Though many spices, herbs and aromatics do change with long cooking they do cook into depth, i.e., they create a base of flavor depth from which to work--or to leave alone. (I tend to do the latter, adding or offering flavor notes in other ways, post cook.)
There are several ways to play this, alone or, often, in conjunction with others. One way is certainly to eliminate the superfluous stuff. Imo, paprika isn't worth bothering with unless you need to bulk up your rub. Its flavor doesn't doesn't hold up to long (or even kind of short) dry heat cooking. Ground mustard is utterly useles in rubs. It needs water to activate the compounds necessary for its flavor and heat but the application of heat during cooking will cut that off at the knees anyway; long cooking diminishes it to the point that it adds nothing--so why use it in the first place? Prepared mustard can work as a glue for the rub but as there are other ways to handle that, it's a waste as well, imo.
Wet or paste rubs can make a difference. I use them alone or with a dry-over-paste approach. This can go a long way toward flavor maintenance. Oil isn't vital (I use it for poultry for other reasons) but you can use it. Sometimes, depending on the other ingredients in the paste, oil can be helpful for blending (but so can water or other liquid(s)).
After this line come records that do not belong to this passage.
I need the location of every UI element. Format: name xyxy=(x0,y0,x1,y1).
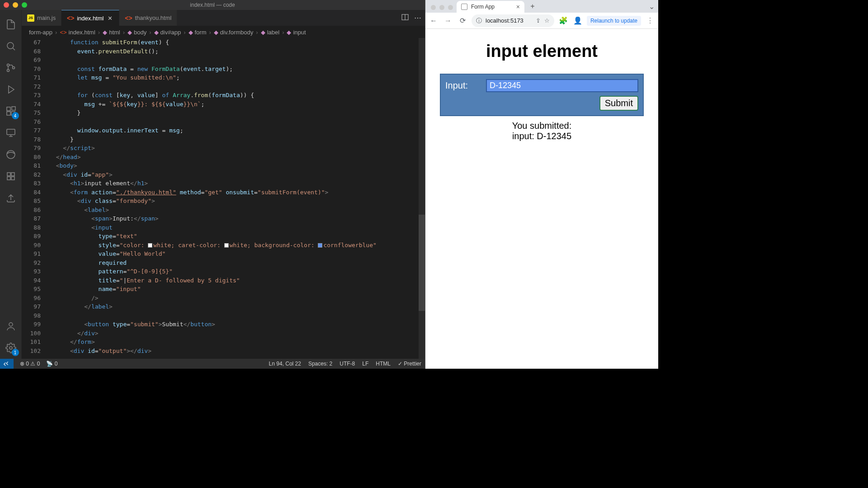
status-spaces[interactable]: Spaces: 2 xyxy=(308,361,332,367)
crumb[interactable]: ◆ div.formbody xyxy=(214,29,253,36)
forward-button[interactable]: → xyxy=(443,15,453,26)
editor-tabs: JS main.js <> index.html ✕ <> thankyou.h… xyxy=(22,10,425,26)
svg-rect-11 xyxy=(11,173,14,176)
favicon-icon xyxy=(461,4,467,10)
site-info-icon[interactable]: ⓘ xyxy=(476,17,482,25)
remote-indicator-icon[interactable] xyxy=(0,359,14,369)
browser-toolbar: ← → ⟳ ⓘ localhost:5173 ⇪ ☆ 🧩 👤 Relaunch … xyxy=(425,13,658,29)
input-label: Input: xyxy=(445,80,468,91)
close-tab-icon[interactable]: ✕ xyxy=(106,14,113,22)
output-text: You submitted: input: D-12345 xyxy=(440,121,644,141)
status-cursor[interactable]: Ln 94, Col 22 xyxy=(269,361,301,367)
svg-point-3 xyxy=(12,67,14,69)
window-title: index.html — code xyxy=(0,2,425,8)
remote-explorer-icon[interactable] xyxy=(0,122,22,144)
svg-rect-10 xyxy=(7,173,10,176)
svg-rect-7 xyxy=(12,107,15,110)
browser-window-controls xyxy=(431,5,453,10)
svg-point-0 xyxy=(7,42,14,49)
accounts-icon[interactable] xyxy=(0,315,22,337)
activity-bar: 4 1 xyxy=(0,10,22,359)
status-eol[interactable]: LF xyxy=(362,361,368,367)
page-content: input element Input: Submit You submitte… xyxy=(425,29,658,369)
reload-button[interactable]: ⟳ xyxy=(457,15,468,26)
code-editor[interactable]: 6768697071727374757677787980818283848586… xyxy=(22,38,425,359)
svg-point-9 xyxy=(7,150,15,159)
minimize-window-icon[interactable] xyxy=(439,5,444,10)
more-actions-icon[interactable]: ⋯ xyxy=(414,14,421,22)
titlebar: index.html — code xyxy=(0,0,425,10)
status-encoding[interactable]: UTF-8 xyxy=(340,361,355,367)
edge-tools-icon[interactable] xyxy=(0,144,22,165)
tab-label: main.js xyxy=(37,14,56,21)
svg-rect-4 xyxy=(7,107,10,111)
run-debug-icon[interactable] xyxy=(0,79,22,100)
address-bar[interactable]: ⓘ localhost:5173 ⇪ ☆ xyxy=(472,14,554,27)
crumb[interactable]: ◆ body xyxy=(127,29,146,36)
tab-index-html[interactable]: <> index.html ✕ xyxy=(61,10,119,26)
marketplace-icon[interactable] xyxy=(0,165,22,187)
crumb[interactable]: ◆ div#app xyxy=(154,29,181,36)
status-lang[interactable]: HTML xyxy=(376,361,391,367)
status-ports[interactable]: 📡 0 xyxy=(46,361,57,367)
tab-thankyou-html[interactable]: <> thankyou.html xyxy=(119,10,177,26)
page-heading: input element xyxy=(440,42,644,61)
explorer-icon[interactable] xyxy=(0,14,22,35)
tab-main-js[interactable]: JS main.js xyxy=(22,10,61,26)
svg-point-15 xyxy=(9,347,12,349)
menu-icon[interactable]: ⋮ xyxy=(645,15,656,26)
extensions-icon[interactable]: 4 xyxy=(0,100,22,122)
form-body: Input: Submit xyxy=(440,74,644,116)
extensions-badge: 4 xyxy=(12,112,19,119)
source-control-icon[interactable] xyxy=(0,57,22,79)
live-share-icon[interactable] xyxy=(0,187,22,209)
url-text: localhost:5173 xyxy=(486,17,532,24)
vscode-window: index.html — code 4 1 JS main.js xyxy=(0,0,425,369)
close-tab-icon[interactable]: × xyxy=(516,3,520,10)
crumb[interactable]: ◆ input xyxy=(287,29,306,36)
breadcrumbs[interactable]: form-app› <> index.html› ◆ html› ◆ body›… xyxy=(22,26,425,38)
code-content[interactable]: function submitForm(event) { event.preve… xyxy=(49,38,425,359)
share-icon[interactable]: ⇪ xyxy=(536,17,541,24)
settings-badge: 1 xyxy=(12,349,19,356)
crumb[interactable]: form-app xyxy=(29,29,52,36)
submit-button[interactable]: Submit xyxy=(599,96,638,111)
extensions-icon[interactable]: 🧩 xyxy=(558,15,569,26)
crumb[interactable]: ◆ form xyxy=(189,29,207,36)
tab-label: thankyou.html xyxy=(135,14,171,21)
crumb[interactable]: <> index.html xyxy=(60,29,95,36)
svg-rect-12 xyxy=(7,177,10,180)
search-icon[interactable] xyxy=(0,35,22,57)
svg-rect-5 xyxy=(7,112,10,115)
maximize-window-icon[interactable] xyxy=(448,5,453,10)
crumb[interactable]: ◆ html xyxy=(103,29,120,36)
chevron-down-icon[interactable]: ⌄ xyxy=(649,2,655,11)
minimap-scrollbar[interactable] xyxy=(419,38,425,359)
tab-label: index.html xyxy=(77,15,104,22)
browser-tab-title: Form App xyxy=(471,4,495,10)
line-numbers: 6768697071727374757677787980818283848586… xyxy=(22,38,49,359)
bookmark-icon[interactable]: ☆ xyxy=(544,17,550,24)
relaunch-button[interactable]: Relaunch to update xyxy=(587,16,641,26)
close-window-icon[interactable] xyxy=(431,5,436,10)
svg-point-1 xyxy=(7,64,9,66)
profile-icon[interactable]: 👤 xyxy=(572,15,583,26)
text-input[interactable] xyxy=(486,79,638,92)
crumb[interactable]: ◆ label xyxy=(261,29,279,36)
html-file-icon: <> xyxy=(67,14,74,22)
status-errors[interactable]: ⊗ 0 ⚠ 0 xyxy=(20,361,40,367)
browser-tab-strip: Form App × + ⌄ xyxy=(425,0,658,13)
back-button[interactable]: ← xyxy=(428,15,439,26)
split-editor-icon[interactable] xyxy=(401,14,409,23)
new-tab-button[interactable]: + xyxy=(527,1,538,12)
browser-tab[interactable]: Form App × xyxy=(457,1,524,13)
svg-rect-8 xyxy=(7,129,15,135)
status-formatter[interactable]: ✓ Prettier xyxy=(398,361,421,367)
js-file-icon: JS xyxy=(27,14,34,22)
html-file-icon: <> xyxy=(125,14,132,22)
svg-rect-13 xyxy=(11,177,14,180)
svg-point-14 xyxy=(9,323,13,326)
svg-point-2 xyxy=(7,70,9,72)
settings-gear-icon[interactable]: 1 xyxy=(0,337,22,359)
browser-window: Form App × + ⌄ ← → ⟳ ⓘ localhost:5173 ⇪ … xyxy=(425,0,658,369)
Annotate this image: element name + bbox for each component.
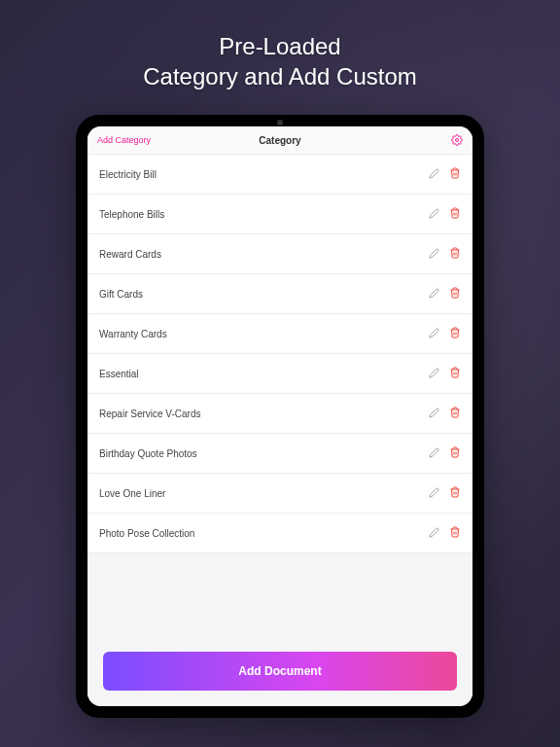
edit-button[interactable]: [429, 285, 439, 302]
delete-button[interactable]: [449, 484, 461, 502]
category-row[interactable]: Love One Liner: [88, 474, 472, 514]
tablet-camera: [277, 120, 283, 125]
headline-line-2: Category and Add Custom: [143, 61, 417, 91]
edit-button[interactable]: [429, 245, 439, 263]
trash-icon: [449, 167, 461, 179]
page-title: Category: [259, 135, 300, 146]
category-label: Telephone Bills: [99, 209, 164, 220]
add-category-button[interactable]: Add Category: [97, 135, 151, 145]
category-label: Love One Liner: [99, 488, 165, 499]
row-actions: [429, 445, 461, 462]
pencil-icon: [429, 208, 439, 219]
promo-headline: Pre-Loaded Category and Add Custom: [143, 31, 417, 91]
row-actions: [429, 405, 461, 422]
row-actions: [429, 165, 461, 183]
trash-icon: [449, 247, 461, 259]
pencil-icon: [429, 447, 439, 458]
trash-icon: [449, 327, 461, 338]
trash-icon: [449, 407, 461, 418]
category-row[interactable]: Telephone Bills: [88, 195, 472, 234]
edit-button[interactable]: [429, 524, 439, 542]
trash-icon: [449, 207, 461, 219]
add-document-button[interactable]: Add Document: [103, 652, 457, 691]
svg-point-0: [456, 139, 459, 142]
category-row[interactable]: Gift Cards: [88, 274, 472, 314]
trash-icon: [449, 526, 461, 538]
row-actions: [429, 524, 461, 542]
delete-button[interactable]: [449, 165, 461, 183]
edit-button[interactable]: [429, 325, 439, 342]
edit-button[interactable]: [429, 205, 439, 223]
category-row[interactable]: Reward Cards: [88, 234, 472, 274]
trash-icon: [449, 367, 461, 378]
delete-button[interactable]: [449, 245, 461, 263]
pencil-icon: [429, 368, 439, 378]
row-actions: [429, 285, 461, 302]
gear-icon: [451, 134, 463, 146]
tablet-frame: Add Category Category Electricity BillTe…: [76, 115, 484, 718]
delete-button[interactable]: [449, 365, 461, 382]
row-actions: [429, 245, 461, 263]
category-row[interactable]: Warranty Cards: [88, 314, 472, 354]
category-list: Electricity BillTelephone BillsReward Ca…: [88, 155, 472, 636]
tablet-screen: Add Category Category Electricity BillTe…: [88, 126, 472, 706]
pencil-icon: [429, 168, 439, 179]
category-label: Reward Cards: [99, 249, 161, 260]
category-row[interactable]: Electricity Bill: [88, 155, 472, 195]
row-actions: [429, 365, 461, 382]
category-label: Warranty Cards: [99, 329, 167, 339]
pencil-icon: [429, 248, 439, 259]
edit-button[interactable]: [429, 365, 439, 382]
category-label: Electricity Bill: [99, 169, 157, 180]
edit-button[interactable]: [429, 484, 439, 502]
delete-button[interactable]: [449, 524, 461, 542]
pencil-icon: [429, 288, 439, 299]
row-actions: [429, 325, 461, 342]
edit-button[interactable]: [429, 165, 439, 183]
headline-line-1: Pre-Loaded: [143, 31, 417, 61]
trash-icon: [449, 287, 461, 299]
bottom-area: Add Document: [88, 636, 472, 706]
category-row[interactable]: Essential: [88, 354, 472, 394]
trash-icon: [449, 446, 461, 458]
pencil-icon: [429, 487, 439, 498]
delete-button[interactable]: [449, 285, 461, 302]
category-row[interactable]: Birthday Quote Photos: [88, 434, 472, 474]
row-actions: [429, 484, 461, 502]
nav-bar: Add Category Category: [88, 126, 472, 155]
pencil-icon: [429, 527, 439, 538]
category-row[interactable]: Repair Service V-Cards: [88, 394, 472, 434]
edit-button[interactable]: [429, 405, 439, 422]
settings-button[interactable]: [451, 134, 463, 146]
row-actions: [429, 205, 461, 223]
delete-button[interactable]: [449, 325, 461, 342]
category-label: Gift Cards: [99, 289, 143, 300]
category-label: Birthday Quote Photos: [99, 448, 197, 459]
category-label: Photo Pose Collection: [99, 528, 194, 539]
delete-button[interactable]: [449, 445, 461, 462]
pencil-icon: [429, 408, 439, 418]
category-label: Repair Service V-Cards: [99, 409, 200, 419]
trash-icon: [449, 486, 461, 498]
pencil-icon: [429, 328, 439, 338]
delete-button[interactable]: [449, 205, 461, 223]
delete-button[interactable]: [449, 405, 461, 422]
category-row[interactable]: Photo Pose Collection: [88, 514, 472, 553]
category-label: Essential: [99, 369, 139, 379]
edit-button[interactable]: [429, 445, 439, 462]
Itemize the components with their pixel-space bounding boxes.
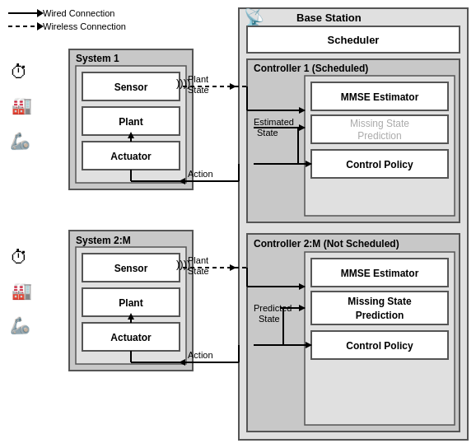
prediction1-label1: Missing State <box>350 118 409 129</box>
plant2-label: Plant <box>119 297 142 309</box>
diagram-svg: Base Station 📡 Scheduler Controller 1 (S… <box>0 0 476 448</box>
diagram-container: Wired Connection Wireless Connection Bas… <box>0 0 476 448</box>
speedometer1-icon: ⏱ <box>10 62 28 82</box>
plant-state2-label1: Plant <box>188 255 208 265</box>
estimated-state-label2: State <box>257 128 278 138</box>
controller2-title: Controller 2:M (Not Scheduled) <box>254 238 399 250</box>
mmse2-label: MMSE Estimator <box>341 268 419 279</box>
factory1-icon: 🏭 <box>12 96 32 115</box>
prediction2-label1: Missing State <box>348 296 412 307</box>
base-station-title: Base Station <box>296 12 362 24</box>
control-policy1-label: Control Policy <box>346 159 413 170</box>
plant1-label: Plant <box>119 116 142 128</box>
predicted-state-label2: State <box>259 314 280 324</box>
system2-title: System 2:M <box>76 235 131 246</box>
plant-state2-label2: State <box>188 266 209 276</box>
controller1-title: Controller 1 (Scheduled) <box>254 63 368 74</box>
control-policy2-label: Control Policy <box>346 340 413 352</box>
actuator1-label: Actuator <box>110 151 152 162</box>
system1-title: System 1 <box>76 53 119 64</box>
action2-label: Action <box>188 350 213 360</box>
plant-state1-label2: State <box>188 85 209 95</box>
factory2-icon: 🏭 <box>12 281 32 301</box>
mmse1-label: MMSE Estimator <box>341 91 419 103</box>
actuator2-label: Actuator <box>110 332 152 343</box>
robot2-icon: 🦾 <box>10 315 30 335</box>
robot1-icon: 🦾 <box>10 131 30 151</box>
antenna-icon: 📡 <box>244 7 264 27</box>
prediction2-label2: Prediction <box>356 310 404 321</box>
plant-state1-label1: Plant <box>188 74 208 84</box>
speedometer2-icon: ⏱ <box>10 247 28 268</box>
action1-label: Action <box>188 169 213 179</box>
prediction1-label2: Prediction <box>357 130 401 142</box>
scheduler-label: Scheduler <box>328 34 380 46</box>
sensor1-label: Sensor <box>114 82 148 93</box>
sensor2-label: Sensor <box>114 263 148 274</box>
estimated-state-label1: Estimated <box>254 117 294 127</box>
It need not be flavored oil; it becomes flavored during the process. Use less than you'd think.
Because I want the depth, I make a rub as usual for the pre-cook rub. If adding an end-of-cook rub I use only the elements in that rub I want to bring to the fore. This (for me) means I do not include chilies (with the possible exceptions of Aleppo or aji amarillo or mirasol), nor herbs; nor much, if any, sugar, the aromatics garlic, onion and ginger, or the more distinctive spices or the ones that already tend to hold their flavor (cardamom, nutmeg or mace, fennel or aniseed, clove). What I do make, if doing this, is a mix of some of the others and apply it very lightly. Elements here might include cinnamon, allspice, coriander, sumac, mahlab, the various peppercorns (ground), powdered citrus zest, grains of paradise, Aleppo, cubeb, coffee bean. There are exceptions. I will sometimes add herbs (usually thyme, marjoram, basil and/or sage) for some beef cuts if I am looking for a more herb-y finish. I grind very, very well for mixes used late in cooking and might add a little sugar, salt or innocuous chile (like ancho) if needing to bulk it up for better coverage. Again, I apply very lightly, usually holding my sifter high above the meat's surface to maximize the potential for an even, light spread and minimize potential for heaviness.
Moreso than not (and another thing to consider) I simply include the elements I want to boost (or add) as part of a finishing glaze. Glazes should not be confused with sauces--i.e., the sauces that many apply to their ribs during cooking that tighten during cooking are not, imo, glazes--but a simple combinations of ingredients, first tightened in the pan, that are applied very thinly--painted on, actually--near the end of cooking, are virtually transparent, do not deleteriously affect surface texture, add shine, and add a flavor layer. Flavors one wants to add or boost are easily added this way.